Потому что правда неудобная. Андерсен не был милым добрым сказочником, сидящим у камина в вязаных тапочках и придумывающим истории для детей. Он был долговязым нескладным типом с лошадиным носом, который всю жизнь мучился от комплексов, страдал от несчастной любви — причём к людям обоих полов — и, судя по всему, так и не решил, чего именно хочет от этого мира.

Одинокий. Насквозь.

Начнём с начала, потому что начало у него — совсем не сказочное. Оденсе, 1805 год. Отец — сапожник. Мать — прачка, которая, по ряду свидетельств, крепко дружила с выпивкой — впрочем, кто бы не дружил на её месте. Денег нет, перспектив нет, зато есть мальчик, который категорически отказывается принять, что он — никто. В четырнадцать лет он один, без денег и с одной сменой белья, поехал в Копенгаген, чтобы стать знаменитым. Актёром, певцом — неважно; главное — знаменитым. Провинциальный подросток с шальной идеей завоевать столицу. Таких, наверное, каждый год приезжает по сотне — и большинство тихо разворачивается обратно.

Его, разумеется, никуда не взяли. Голос ломался. Танцевал неловко. Внешность — ну, сам он писал, что на него показывали пальцем на улице. Но что-то в нём зацепило директора Королевского театра — не талант, нет, а скорее жалость, смешанная со странным интересом. Мальчика отправили учиться. Поздно, в семнадцать лет, он сел за парту рядом с одиннадцатилетними. Представьте эту картину: долговязый юнец, торчащий над головами детворы, пытается выучить латынь.

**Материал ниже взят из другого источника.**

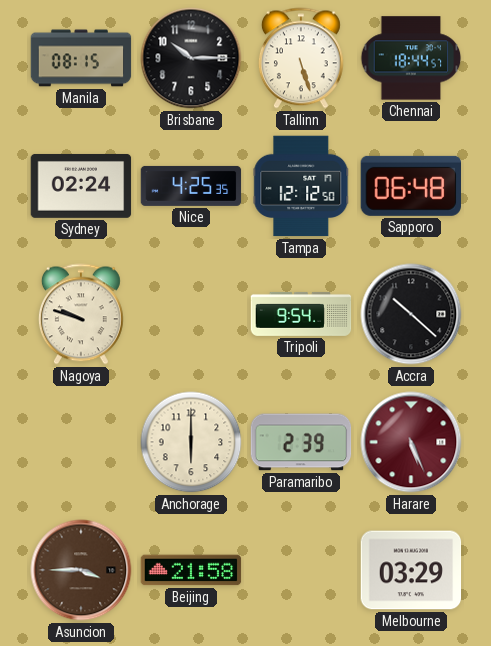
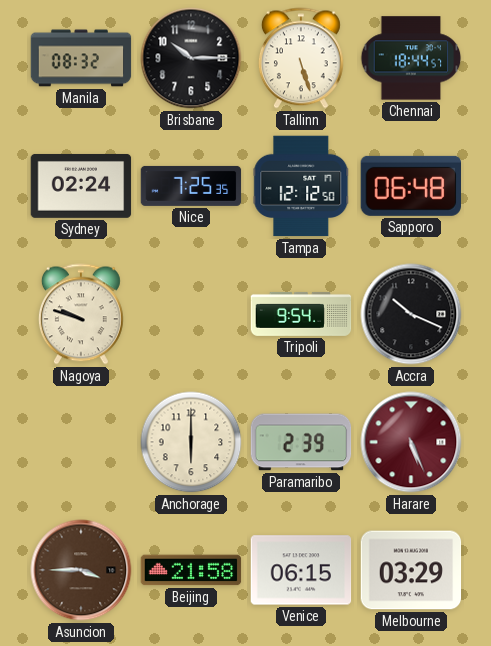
Manila: 08:15 -> 08:32
Nice: 4:25 -> 7:25
Accra: 10:22 -> 10:19
Venice: none -> 06:15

Вот тут начинается то, что психологи сейчас назвали бы «формирующей травмой», хотя в XIX веке никто подобными терминами не баловался и просто делали вид, что всё нормально. Ректор школы — некий Мейслинг — публично унижал его при учениках, называл бездарностью и советовал немедленно пойти работать руками. Андерсен терпел. Терпел и писал. В груди у него, судя по дневникам, постоянно что-то ворочалось — не тревога, нет, что-то хуже: что-то холодное и острое, как льдинка в сказке про Снежную Королеву, которую он напишет позже. Совпадение? Едва ли.

А потом — вдруг — получилось. Первая книга сказок вышла в 1835 году. «Огниво», «Принцесса на горошине», «Дюймовочка». Копенгаген пожал плечами: ну, детские истории. Андерсен внутри закипел — он-то знал, что это не детские истории. Это вообще не для детей.

Возьмите «Русалочку». Что там происходит, если убрать весь блеск? Девушка отказывается от голоса — буквально от голоса — ради мужчины, который её не замечает. Она страдает при каждом шаге, будто ей режут ноги ножами. Мужчина женится на другой. Русалочка не убивает его — хотя могла бы и спаслась — и просто растворяется в морской пене. Конец. Никакого хеппи-энда. Это сказка для детей? Ну да, конечно.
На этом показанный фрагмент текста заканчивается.